The Impact of The Policy of Increased Business and Property Tax on The Increase in the Poverty Rate in Indonesia
- Ali Mukti Tanjung , Universitas Pembinaan Masyarakat Indonesia, Medan, Indonesia.
- Didin Muhafidin , Universitas Padjadjaran, Bandung, Indonesia
Export Tax, Profit Tax, Goods and Services Tax, International Trade Tax, Capital Gain Tax, Property Tax, Poverty Rate..

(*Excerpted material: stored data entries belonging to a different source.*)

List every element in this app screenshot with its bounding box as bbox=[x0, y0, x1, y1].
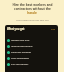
button[interactable]: Upfront fixed pricing bbox=[7, 43, 56, 49]
button[interactable]: Work guaranteed bbox=[7, 55, 56, 61]
staticText: Hire the best workers and bbox=[12, 3, 53, 7]
staticText: Upfront fixed pricing bbox=[11, 45, 33, 48]
staticText: contractors without the bbox=[14, 7, 51, 11]
button[interactable]: 24/7 live support bbox=[7, 61, 56, 67]
button[interactable]: Same-day bookings bbox=[7, 49, 56, 55]
staticText: hassle bbox=[27, 11, 37, 15]
staticText: Work guaranteed bbox=[11, 57, 29, 60]
staticText: Free bbox=[51, 28, 56, 31]
staticText: 24/7 live support bbox=[11, 63, 29, 66]
staticText: Verified local pros bbox=[11, 39, 30, 42]
staticText: Same-day bookings bbox=[11, 51, 32, 54]
staticText: Find trusted local pros near you bbox=[16, 19, 49, 22]
staticText: What you get bbox=[7, 27, 25, 31]
button[interactable]: Verified local pros bbox=[7, 37, 56, 43]
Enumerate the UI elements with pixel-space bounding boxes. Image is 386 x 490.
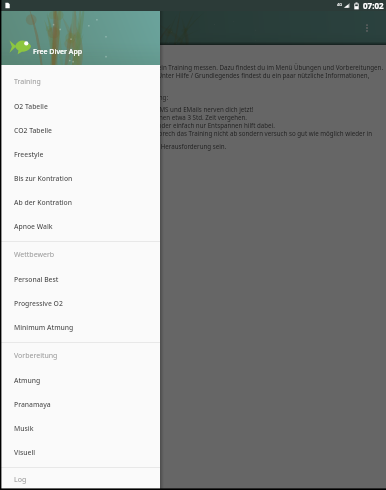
staticText: Personal Best [14,275,59,284]
staticText: 07:02 [363,0,384,11]
staticText: Willkommen beim Apnoe tauchen. Hier kann… [8,63,384,71]
staticText: CO2 Tabelle [14,126,53,135]
staticText: Progressive O2 [14,299,63,308]
staticText: 4G [337,2,343,7]
staticText: - Tauche niemals alleine! Es kann nämlic… [8,142,227,150]
staticText: - Wenn du dich einmal unwohl fühlen soll… [8,129,373,137]
button[interactable]: Visuell [0,440,160,464]
button[interactable]: Bis zur Kontration [0,166,160,190]
staticText: Vorbereitung [14,351,58,361]
button[interactable]: Freestyle [0,142,160,166]
staticText: Free Diver App [33,47,83,57]
button[interactable]: Musik [0,416,160,440]
button[interactable]: Vorbereitung [0,344,160,368]
button[interactable]: Atmung [0,368,160,392]
staticText: Visuell [14,448,36,457]
button[interactable]: Pranamaya [0,392,160,416]
staticText: - Schalte dein Handy bitte in den Flugmo… [8,105,254,113]
staticText: Apnoe Walk [14,222,53,231]
button[interactable]: Log [0,469,160,490]
staticText: O2 Tabelle [14,102,48,111]
button[interactable]: Personal Best [0,267,160,291]
button[interactable]: Minimum Atmung [0,315,160,339]
staticText: - Entspanne dich vor dem Training. Eine … [8,121,275,129]
button[interactable]: Wettbewerb [0,243,160,267]
staticText: Bevor du beginnst lese bitte die Warnung… [8,71,370,79]
staticText: Musik [14,424,34,433]
staticText: Bis zur Kontration [14,174,73,183]
staticText: Pranamaya [14,400,51,409]
button[interactable]: Progressive O2 [0,291,160,315]
staticText: Wettbewerb [14,250,55,260]
button[interactable]: More options [359,20,375,36]
button[interactable]: Apnoe Walk [0,214,160,238]
staticText: Training [14,77,41,87]
button[interactable]: O2 Tabelle [0,94,160,118]
staticText: Freestyle [14,150,44,159]
staticText: Log [14,475,27,485]
staticText: Minimum Atmung [14,323,74,332]
button[interactable]: Ab der Kontration [0,190,160,214]
staticText: Beachte bitte die folgenden Punkte vor j… [8,93,169,101]
button[interactable]: Training [0,70,160,94]
staticText: - Nimm dir ausreichend genügend Zeit, de… [8,113,247,121]
staticText: Ab der Kontration [14,198,72,207]
button[interactable]: CO2 Tabelle [0,118,160,142]
staticText: Atmung [14,376,41,385]
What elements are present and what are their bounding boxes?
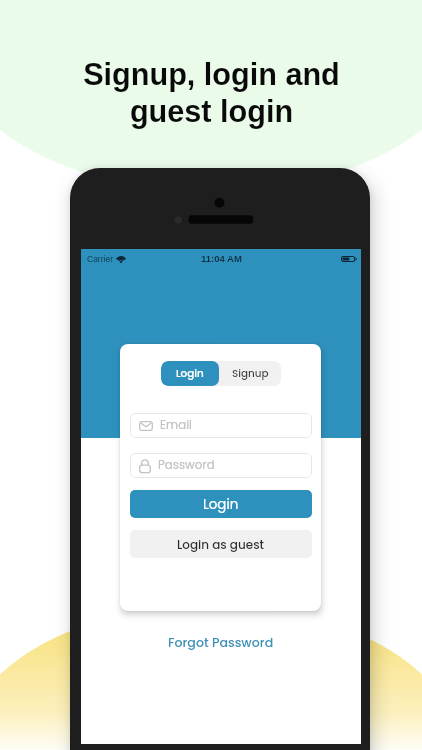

The escalation of the poverty rate has emerged as a significant concern, intensifying over time and necessitating attention from contemporary research endeavours and policymakers. Consequently, this current study scrutinizes the ramifications of various business taxes, namely export tax, profit tax, goods and services tax, international trade tax, capital gain tax, and property tax, on the poverty rate in Indonesia. Employing the World Development Indicators (WDI), this article extracts secondary data spanning the period from 1991 to 2022. Additionally, the research employs the Dynamic Auto-regressive Distributed Lags (DARDL) approach to explore the relationships among the variables. The findings underscore a positive correlation between export tax, profit tax, goods and services tax, international trade tax, capital gain tax, and property tax with the poverty rate in Indonesia. Consequently, policymakers and researchers are equipped with guidance to mitigate the poverty rate by curbing property and business taxes.